Eu não queria conversar, queria sim estar junto com minha nova ex-namorada. Então dou uma desculpa que íamos precisar dormir cedo para fazermos as reportagens com as pessoas, logo de manhã. Pisquei para ela, mas Cinthya quer continuar a conversa com Lolou.
– Qual foi o seu papel nesse movimento de Itapetininga?
– Havia um programa na tevê comunitária que me chamavam de vez em quando para participar respondendo perguntas do apresentador. Lembro que um deles era o Pedro, mas também havia o Maurício. Num deles falei das várias situações onde prefeitos eleitos popularmente conseguiram fazer mini revoluções e mudar para uma política voltada para as pessoas de renda mais baixa.
Foram momentos históricos que se sucederam em várias partes do Brasil.

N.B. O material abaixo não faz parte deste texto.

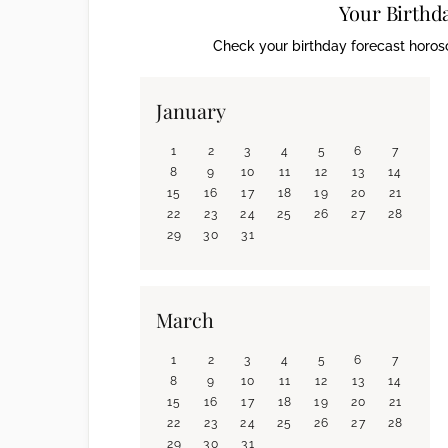
Your Birthd
Check your birthday forecast horosc
January
1
2
3
4
5
6
7
8
9
10
11
12
13
14
15
16
17
18
19
20
21
22
23
24
25
26
27
28
29
30
31
March
1
2
3
4
5
6
7
8
9
10
11
12
13
14
15
16
17
18
19
20
21
22
23
24
25
26
27
28
29
30
31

As elites ficavam por conta delas mesmas enquanto prefeito e vereadores criavam situações para os cidadãos serem eles mesmos a alterar as velhas estruturas herdadas das elites. Muitas pessoas que viram essa minha participação vieram dizer que devíamos fazer algo em Itapelinda também.
Fui procurado por líderes de um novo partido politico que havia surgido, o Socialista e que buscava novas soluções. Eu me entusiasmei e passei a eles todo o material que havia coligido e mesmo as visitas que eu fizera a esses municípios inovadores. Esse material eu coletei na Fundação Faria Lima do Governo de São Paulo na época que trabalhei como assessor.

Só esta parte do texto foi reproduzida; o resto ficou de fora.